Er halte es für weit schlimmer, die Vorlage nach 3 Monaten wieder einzubringen. Dann würde sie mit der Besoldungsreform in Verbindung gebracht werden. Wenn wir Ruhe haben wollten, dann müßte die Vorlage mit Abänderungen in einigen Nebensächlichkeiten durchgebracht werden.

Der Reichspostminister wendete hiergegen ein, daß er unbedingt bei den Maximaländerungen bestehen bleiben müsse [sic], um die erforderlichen 200 Millionen hereinzubringen. Die Post habe 25% des Beamtenkörpers abgebaut und sehe das als eine Höchstleistung an. Das Kraftfahrwesen verursache keine besonderen Ausgaben, es rentiere sich gut, und man müsse berücksichtigen, daß die Post mit der Einrichtung von Kraftfahrlinien auch eine Kulturaufgabe[788] löse. Er habe nicht vor, die Vorlage gänzlich zurückzuziehen, aber er habe den bestimmten Eindruck, daß es im gegenwärtigen Augenblick nicht möglich sei, ohne politischen Schaden zu verursachen, die Vorlage im Verwaltungsrat durchzubringen.

Der Stellvertreter des Reichskanzlers führte aus, daß keine Regierungspartei annehme, daß die Vorlage zurückgezogen werden würde, da die Abstimmung im Reichstag lediglich auf eine Zufallsmehrheit zurückzuführen sei. Man solle sich doch vergegenwärtigen, daß die Post durch die Nichtinkraftsetzung der Portoerhöhung am 1. Juli bis zum 1. Oktober einen Verlust von 60 bis 75 Millionen trage. Durch die Zurückziehung der Vorlage werde die Lage der Regierungsparteien überaus erschwert. Die Opposition werde den Regierungsparteien in der ohnehin hochgespannten Situation die Durchbringung anderer Gesetzesvorlagen erschweren. Er werfe die Frage auf, was ein größerer Vorzug sei, die Vorlage aufrechtzuerhalten oder sie abzuändern. Er neige zu der Annahme, daß die Vorlage mit einigen Änderungen im Verwaltungsrat zur Annahme gelangen würde, man müßte die Mitglieder der Deutschnationalen Volkspartei des Verwaltungsrats vor der Abstimmung festlegen.
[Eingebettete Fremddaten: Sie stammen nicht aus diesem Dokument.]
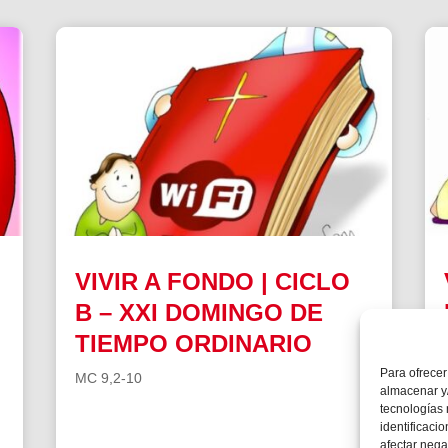
VIVIR A FONDO | CICLO
B – XXI DOMINGO DE
TIEMPO ORDINARIO
Para ofrecer
MC 9,2-10
almacenar y/
tecnologías
identificaci
afectar nega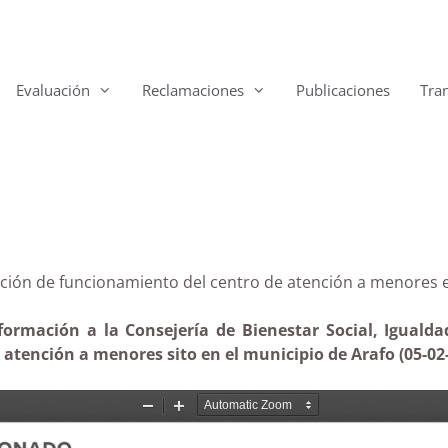
Evaluación
Reclamaciones
Publicaciones
Tra
orización de funcionamiento del centro de atención a m
formación a la Consejería de Bienestar Social, Igualdad
atención a menores sito en el municipio de Arafo (05-02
Der Reichsarbeitsminister schloß sich dieser Auffassung an und brachte in Vorschlag, daß man nicht sagen solle, die Vorlage würde vertagt, sondern man müsse sagen, auf die Erhöhung könne nicht verzichtet werden, aber auf den Beschluß des Reichstags solle eine veränderte Vorlage in absehbarer Zeit eingebracht werden.

Der Reichskanzler schloß sich diesem Vorschlage an, und das Kabinett stimmte ihm zu4.

4

Zum Fortgang der Kabinettsberatung siehe Dok. Nr. 248, P. 5 und Dok. Nr. 253, P. 3.